▸ **Supplied data**
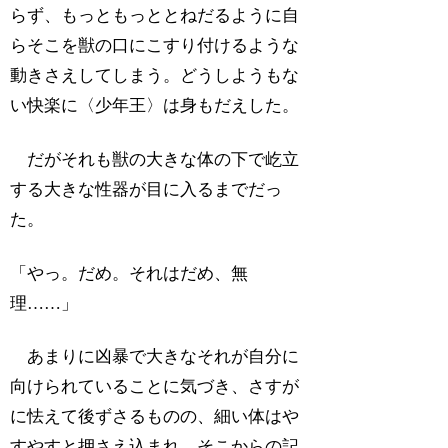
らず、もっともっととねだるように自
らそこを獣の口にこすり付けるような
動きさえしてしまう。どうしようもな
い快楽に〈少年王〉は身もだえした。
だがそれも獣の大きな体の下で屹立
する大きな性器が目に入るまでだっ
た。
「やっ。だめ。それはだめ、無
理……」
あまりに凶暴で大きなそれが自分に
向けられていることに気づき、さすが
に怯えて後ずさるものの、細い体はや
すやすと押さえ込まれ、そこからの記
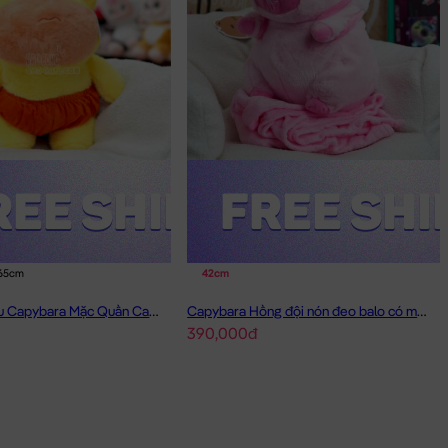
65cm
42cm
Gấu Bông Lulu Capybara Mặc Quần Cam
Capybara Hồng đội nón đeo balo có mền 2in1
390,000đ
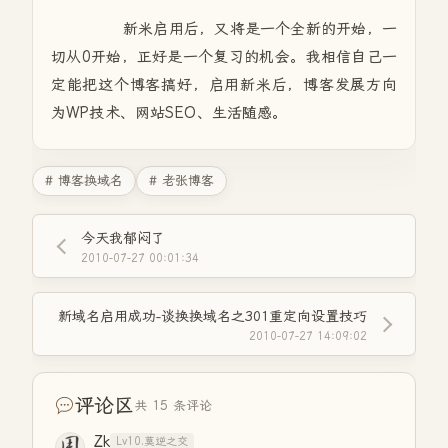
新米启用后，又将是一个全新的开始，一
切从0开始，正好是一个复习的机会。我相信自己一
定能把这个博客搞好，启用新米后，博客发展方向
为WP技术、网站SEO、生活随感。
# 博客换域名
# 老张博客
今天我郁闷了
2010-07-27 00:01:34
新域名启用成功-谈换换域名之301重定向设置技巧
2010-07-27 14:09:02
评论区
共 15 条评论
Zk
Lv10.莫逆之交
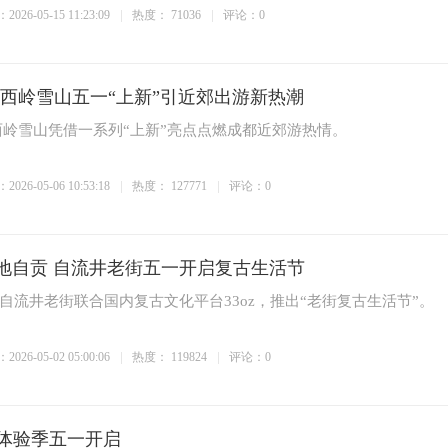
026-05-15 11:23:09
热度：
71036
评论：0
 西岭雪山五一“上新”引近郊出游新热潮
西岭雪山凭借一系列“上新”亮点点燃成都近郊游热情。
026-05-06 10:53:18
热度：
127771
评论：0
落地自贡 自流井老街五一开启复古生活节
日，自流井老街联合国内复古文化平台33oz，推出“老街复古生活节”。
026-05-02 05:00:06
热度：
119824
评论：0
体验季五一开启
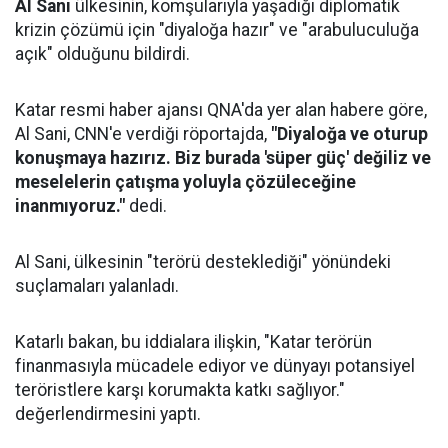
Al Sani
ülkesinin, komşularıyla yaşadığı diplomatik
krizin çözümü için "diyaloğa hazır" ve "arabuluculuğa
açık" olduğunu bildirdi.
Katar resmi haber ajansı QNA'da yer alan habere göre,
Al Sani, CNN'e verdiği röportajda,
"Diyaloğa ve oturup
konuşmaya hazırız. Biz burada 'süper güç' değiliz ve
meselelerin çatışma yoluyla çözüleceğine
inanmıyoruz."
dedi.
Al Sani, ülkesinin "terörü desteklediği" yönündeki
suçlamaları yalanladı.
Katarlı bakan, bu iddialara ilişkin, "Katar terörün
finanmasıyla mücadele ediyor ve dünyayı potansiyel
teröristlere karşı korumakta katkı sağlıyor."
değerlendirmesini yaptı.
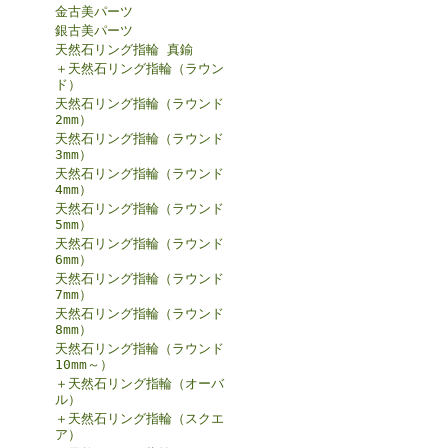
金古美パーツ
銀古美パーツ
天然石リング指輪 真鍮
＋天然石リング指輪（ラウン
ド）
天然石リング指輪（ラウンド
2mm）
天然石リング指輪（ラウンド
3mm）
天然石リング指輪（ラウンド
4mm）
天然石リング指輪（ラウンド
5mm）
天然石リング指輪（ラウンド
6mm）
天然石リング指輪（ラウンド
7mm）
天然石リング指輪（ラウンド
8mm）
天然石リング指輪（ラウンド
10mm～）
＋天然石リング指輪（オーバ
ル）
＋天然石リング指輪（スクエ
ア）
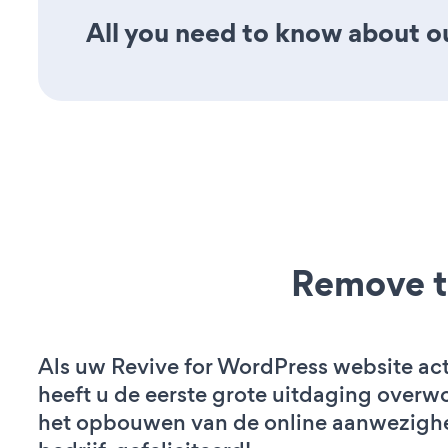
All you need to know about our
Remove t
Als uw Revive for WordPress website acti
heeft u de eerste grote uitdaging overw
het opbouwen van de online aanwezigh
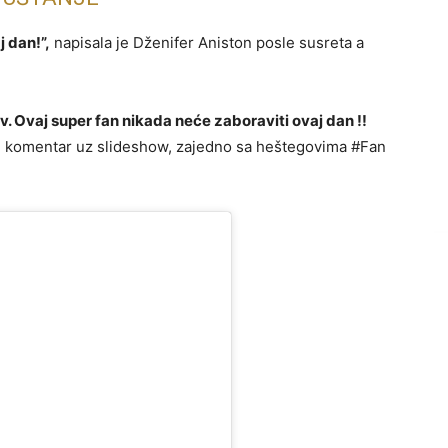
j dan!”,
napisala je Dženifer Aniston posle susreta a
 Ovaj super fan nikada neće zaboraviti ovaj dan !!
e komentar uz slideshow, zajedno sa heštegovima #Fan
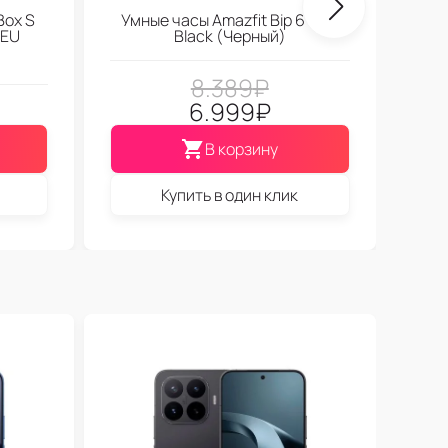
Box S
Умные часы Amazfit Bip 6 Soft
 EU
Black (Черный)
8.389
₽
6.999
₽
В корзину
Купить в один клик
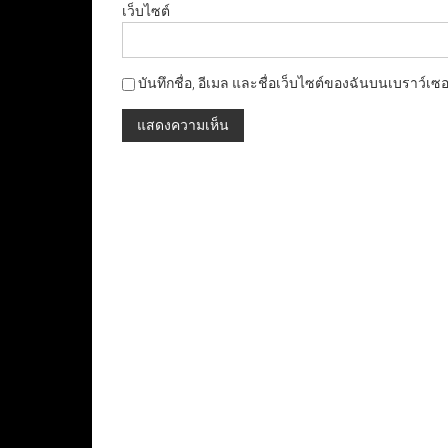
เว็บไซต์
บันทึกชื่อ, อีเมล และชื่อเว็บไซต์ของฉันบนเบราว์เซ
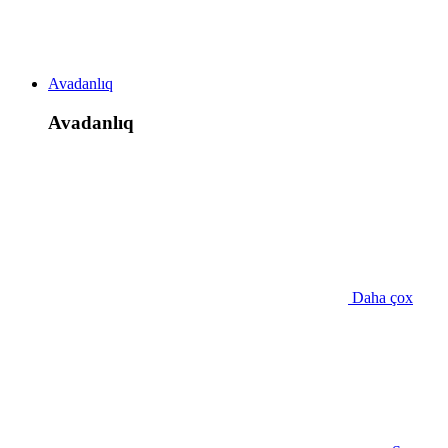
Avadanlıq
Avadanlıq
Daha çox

▸ **Activity**
Once you have located every line with the word "ülkesinin" in the material above, list those lines.

▸ **Answer section**
ülkesinin, komşularıyla yaşadığı diplomatik
Al Sani, ülkesinin "terörü desteklediği" yönündeki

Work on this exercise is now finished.